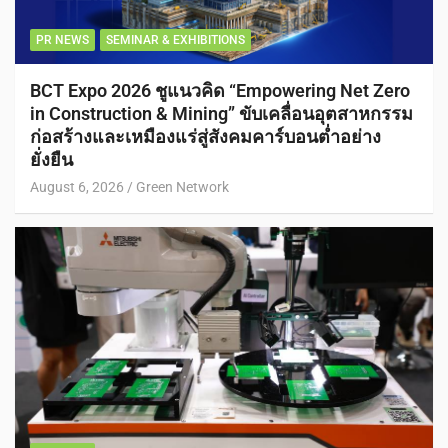
PR NEWS
SEMINAR & EXHIBITIONS
BCT Expo 2026 ชูแนวคิด “Empowering Net Zero
in Construction & Mining” ขับเคลื่อนอุตสาหกรรม
ก่อสร้างและเหมืองแร่สู่สังคมคาร์บอนต่ำอย่าง
ยั่งยืน
August 6, 2026
Green Network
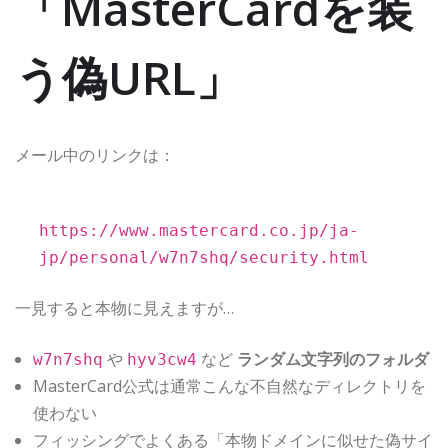
「MasterCardを装
う偽URL」
メール中のリンクは：
https://www.mastercard.co.jp/ja-
jp/personal/w7n7shq/security.html
一見すると本物に見えますが…
や
など
ランダム文字列のフォルダ
w7n7shq
hyv3cw4
MasterCard公式は通常こんな不自然なディレクトリを
使わない
フィッシングでよくある「本物ドメインに似せた偽サイ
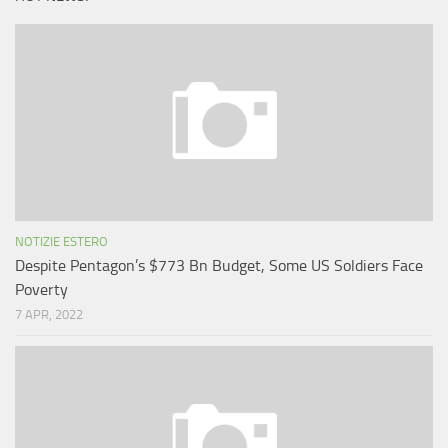
NOTIZIE ESTERO
Despite Pentagon’s $773 Bn Budget, Some US Soldiers Face
Poverty
7 APR, 2022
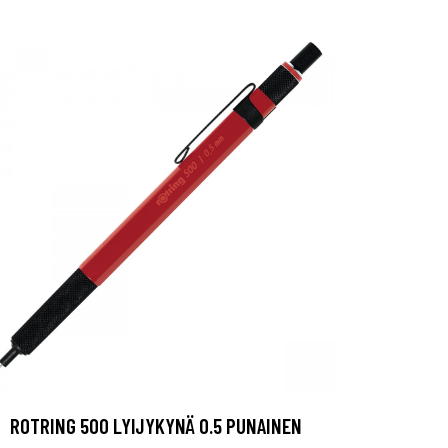
ROTRING 500 LYIJYKYNÄ 0.5 PUNAINEN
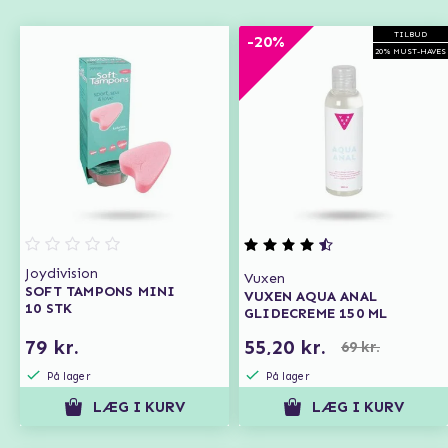
TILBUD
-20%
20% MUST-HAVES
Joydivision
Vuxen
SOFT TAMPONS MINI
VUXEN AQUA ANAL
10 STK
GLIDECREME 150 ML
79 kr.
55,20 kr.
69 kr.
På lager
På lager
LÆG I KURV
LÆG I KURV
☆ ☆ ☆ ☆
Leave the images behind and write out every entry exactly.

PR NEWS
SEMINAR & EXHIBITIONS
BCT Expo 2026 ชูแนวคิด “Empowering Net Zero
in Construction & Mining” ขับเคลื่อนอุตสาหกรรม
ก่อสร้างและเหมืองแร่สู่สังคมคาร์บอนต่ำอย่าง
ยั่งยืน
August 6, 2026
Green Network
「MasterCardを装
う偽URL」
メール中のリンクは：
https://www.mastercard.co.jp/ja-
jp/personal/w7n7shq/security.html
一見すると本物に見えますが…
や
など
ランダム文字列のフォルダ
w7n7shq
hyv3cw4
MasterCard公式は通常こんな不自然なディレクトリを
使わない
フィッシングでよくある「本物ドメインに似せた偽サイ
NOTIZIE ESTERO
Despite Pentagon’s $773 Bn Budget, Some US Soldiers Face
Poverty
7 APR, 2022
ROTRING 500 LYIJYKYNÄ 0.5 PUNAINEN
TILBUD
-20%
20% MUST-HAVES
Joydivision
Vuxen
SOFT TAMPONS MINI
VUXEN AQUA ANAL
10 STK
GLIDECREME 150 ML
79 kr.
55,20 kr.
69 kr.
På lager
På lager
LÆG I KURV
LÆG I KURV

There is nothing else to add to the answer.